This reconstruction job is a fiesta and a heavy meal from the contractors' side. No wonder they were flooded by BRR with requests for prequalification. In mid-March 2006, 3,088 companies took the prequalification document. There were 2,885 contractors and 203 consultants. It would be unbelievable to compare the number of the same kind of company in Jakarta with many continuous construction jobs. A notary whom we hire for our legal works mentioned that a week before the company profile submission, she received abundant requests for company legal documents. This was miserable. These newborn companies are intended for the sake of winning a contract. They don’t have a past record, which shows they have the capacity to work. And their capability to supply the working capital is a big question mark. It was a common tale that if they could win the contract, they would subcontract to another company to create the 2-tier or even worse. At that time, many NGOs became sitting ducks in front of nasty contractors.

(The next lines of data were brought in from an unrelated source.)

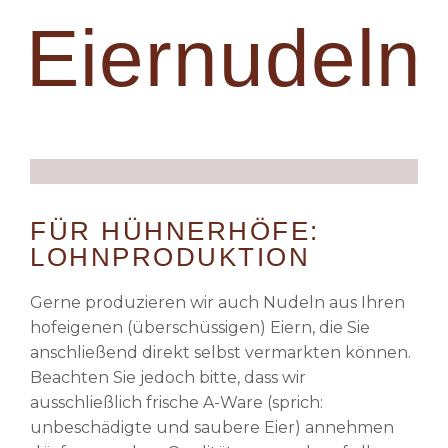
Eiernudeln
FÜR HÜHNERHÖFE:
LOHNPRODUKTION
Gerne produzieren wir auch Nudeln aus Ihren
hofeigenen (überschüssigen) Eiern, die Sie
anschließend direkt selbst vermarkten können.
Beachten Sie jedoch bitte, dass wir
ausschließlich frische A-Ware (sprich:
unbeschädigte und saubere Eier) annehmen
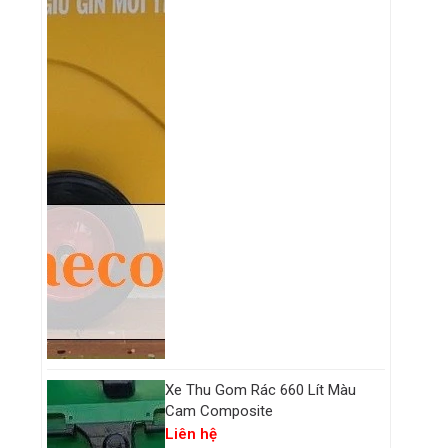
Xe Thu Gom Rác 660 Lít Màu
Cam Composite
Liên hệ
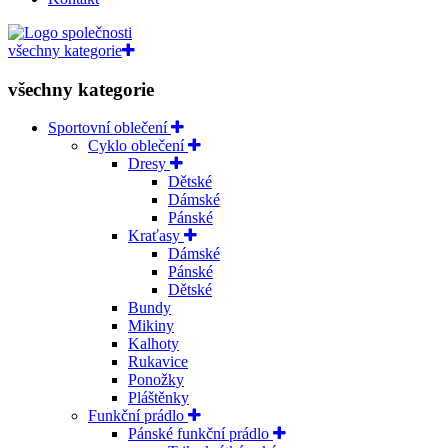
všechny kategorie
všechny kategorie
Sportovní oblečení
Cyklo oblečení
Dresy
Dětské
Dámské
Pánské
Kraťasy
Dámské
Pánské
Dětské
Bundy
Mikiny
Kalhoty
Rukavice
Ponožky
Pláštěnky
Funkční prádlo
Pánské funkční prádlo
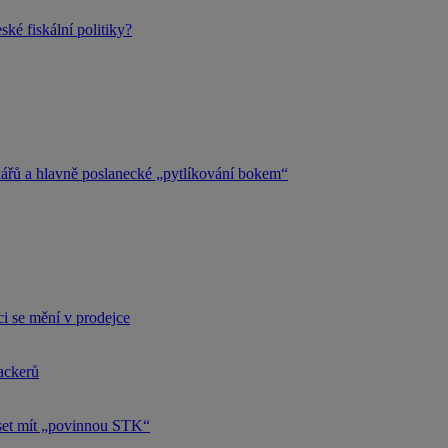
ké fiskální politiky?
kářů a hlavně poslanecké „pytlíkování bokem“
i se mění v prodejce
hackerů
uset mít „povinnou STK“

Someone asked me which one is better, using a contractor for the construction or direct implementation using skilled labourers? Both are fine. This is my recommendation; we have to use a contractor and direct implementation using skilled laborers simultaneously. The contractor and the skilled labourers can be like Dr Jeckyl and Mr. Hyde. Sometimes they are good, and sometimes they are corrupt. They can be nice, but they can be ill-behaved at other times. Let say, your contractor done something nasty, you can switch them off and turn the job to skilled labours, and vice versa. The project management discipline can do that. You have to have a strong system and quite some experience to make this kind of move. If you can’t take immediate corrective action supported by the system and enough resources, you can be fooled by the contractors or your skilled laborers. I have shared my best practices for managing skilled laborers (click here) and managing contractors (click here). But merely depending on using just skilled laborers or only using contractors is not enough. We have to combine it. This methodology can increase our productivity and reduce overhead and has already been proven in my work on completing the 4,600 permanent houses in Aceh reconstruction.